AWS Deep Racer was announced at AWS Re:Invent 2018. It provides a framework for getting started with AI, specifically reinforcement learning. I’m really excited that we shall be kicking off an AWS DeepRacer league in Perth at Latency 2019.

In this post I’ll give a brief introduction into what Deep Racer is, and some of the technology underpinning it.

Deep Racer

AWS Deep Racer League is a global autonomous racing league using 1/18th scale race cars. Races are held regularly on physical tracks around the globe. There are also regular virtual events, using a simulated environment.

Deep Racer has been developed by AWS to provide a mechanism to learn about reinforcement learning and get hands on with AWS machine learning services including AWS SageMaker and AWS RoboMaker.

The cars haven’t been officially released yet, but you can still get started training your model.

A Brief Introduction to Machine Learning

Artifical Intelligence is a large and complex field, but I’ll try to give a brief introduction into machine learning for the uninitiated.

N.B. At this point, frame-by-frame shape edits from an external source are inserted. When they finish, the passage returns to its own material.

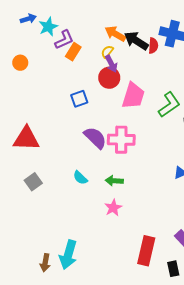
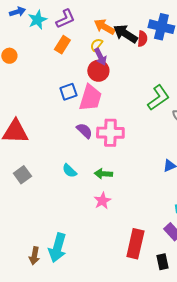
purple L-shape: (64, 40) -> (65, 19), moved
pink trapezoid: (133, 96) -> (90, 98), moved
purple semicircle: (95, 138) -> (84, 131), size x0.7

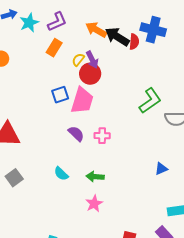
yellow semicircle: (96, 45) -> (78, 60), moved
pink cross: (110, 133) -> (102, 136), size x0.6

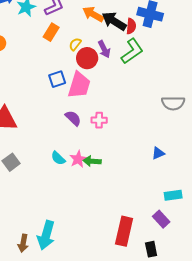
purple arrow: (92, 60) -> (104, 49), moved
green L-shape: (150, 101) -> (132, 51), moved
pink star: (94, 204) -> (78, 159), moved

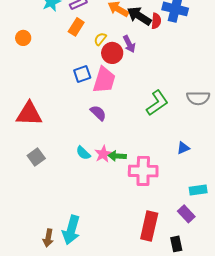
green L-shape: (132, 51) -> (157, 103), moved
pink cross: (99, 120) -> (143, 171), moved, size x1.8

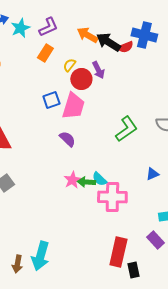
red semicircle: (156, 21) -> (125, 47), turned 63
cyan semicircle: (83, 153) -> (99, 179), moved
black rectangle: (176, 244) -> (133, 270), moved

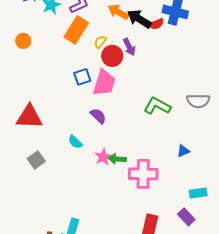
orange rectangle: (45, 53) -> (76, 30), size x1.5
green L-shape: (126, 129) -> (157, 106), turned -116
cyan semicircle: (99, 179) -> (75, 142), moved

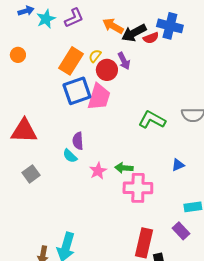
black arrow: (139, 19) -> (134, 33), turned -60
orange rectangle: (76, 30) -> (71, 61), moved
blue square: (82, 77) -> (77, 91), size x1.6
purple semicircle: (98, 116) -> (78, 141), moved, turned -138
green arrow: (117, 159) -> (124, 168), moved

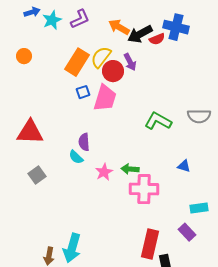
yellow semicircle: (95, 56) -> (101, 57), size x1.6
blue square: (77, 91) -> (83, 92), size x0.5
blue triangle: (178, 165) -> (184, 166), turned 40

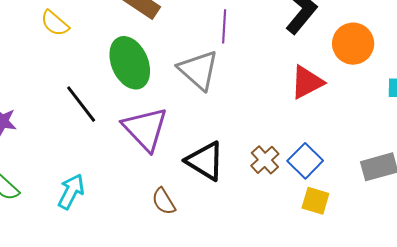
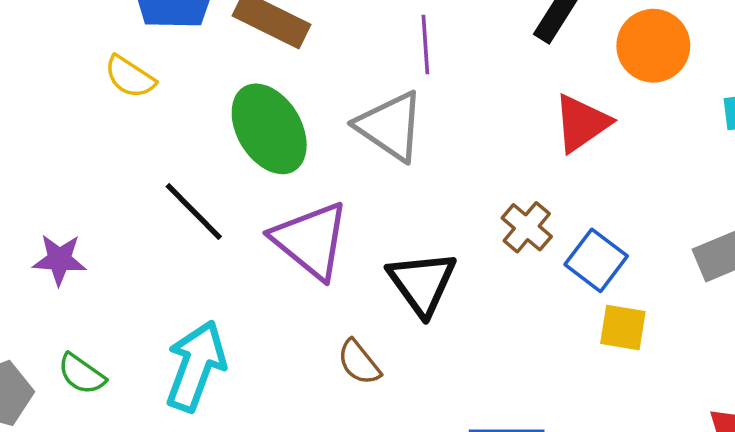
brown cross: (265, 160) -> (527, 227), moved
black triangle: (205, 161) -> (422, 283), turned 30
cyan arrow: (71, 192) -> (196, 366), size x1.4

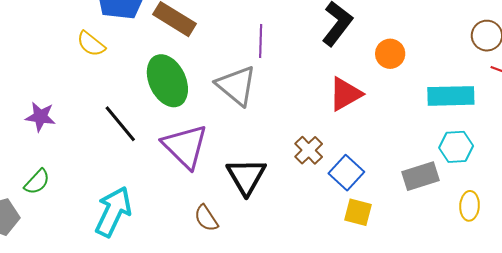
orange circle: (653, 46) -> (390, 54), size x0.7
purple star: (59, 260) -> (40, 117), moved
green semicircle: (82, 374) -> (37, 182), moved, turned -88

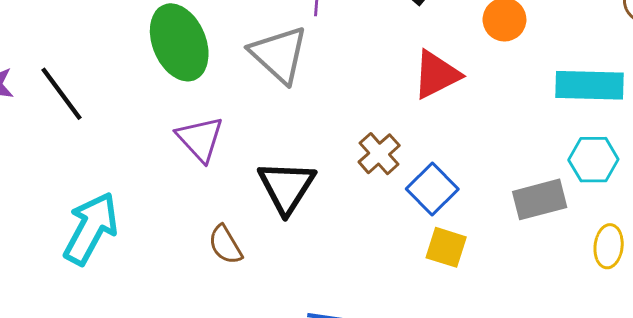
black line: (120, 124) -> (62, 94), moved
purple triangle: (185, 146) -> (200, 139), size x0.7

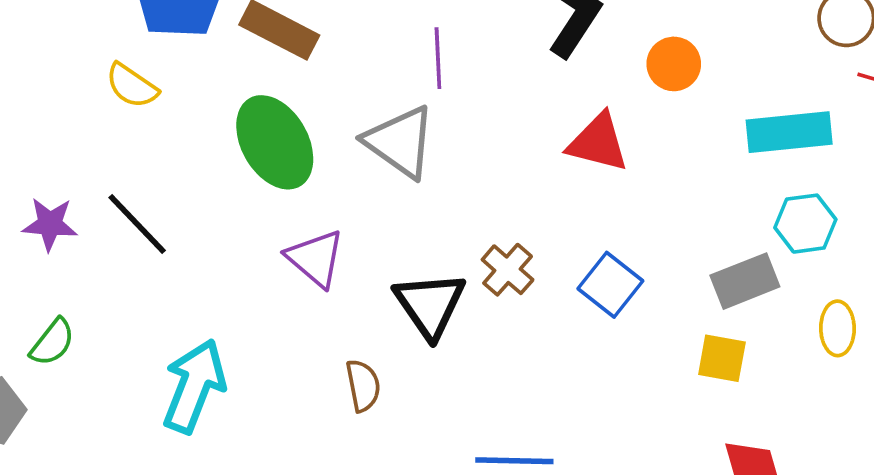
red triangle: (436, 75) -> (598, 143), turned 48
brown cross: (379, 154) -> (508, 270), moved
brown semicircle: (225, 245) -> (363, 386), turned -153
yellow square: (446, 247) -> (722, 358), moved

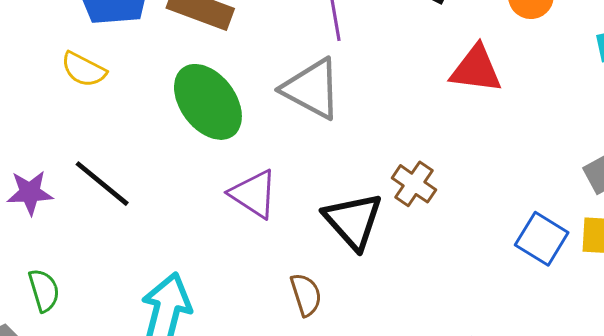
blue square: (610, 285) -> (542, 239), moved
green semicircle: (52, 342) -> (44, 290), turned -48

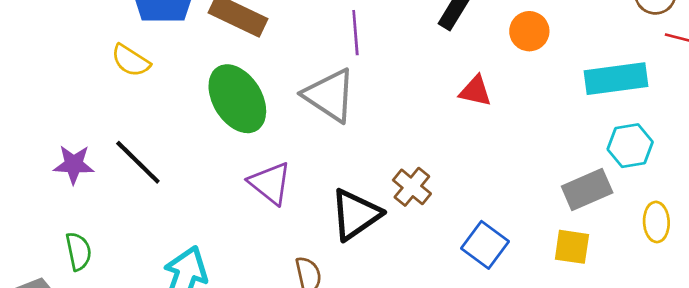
red triangle: (476, 69) -> (475, 91), size x0.7
black triangle: (353, 221) -> (356, 215), turned 32
blue square: (542, 239) -> (485, 245), moved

There are three main categories of machine learning: supervised learning; unsupervised learning and reinforcement learning.

In supervised learning, the relationship between the input and desired output is known. Supervised learning is useful for classification problems when modelling complicated systems: the relationship between input and output is known, but the process for generating the output is hard. A popular example is image classification - the Not HotDog problem. For supervised learning, you need to provide sample data with the appropriate tags applied.

A hotdog and a hot dog

Unsupervised learning covers a range of techniques also used for classification problems in complex systems: where the relationship between input and output is unknown. The model looks for patterns in the data, using techniques such as clustering.

Clustering algorithms look for patterns within the data, e.g. consistent colour or form.
Anomaly detection looks for outliers, using training data to establish a ‘normal’ baseline. A common application is fraud detection
Association algorithms look for correlations in the data to make predictions, for example recommendation engines.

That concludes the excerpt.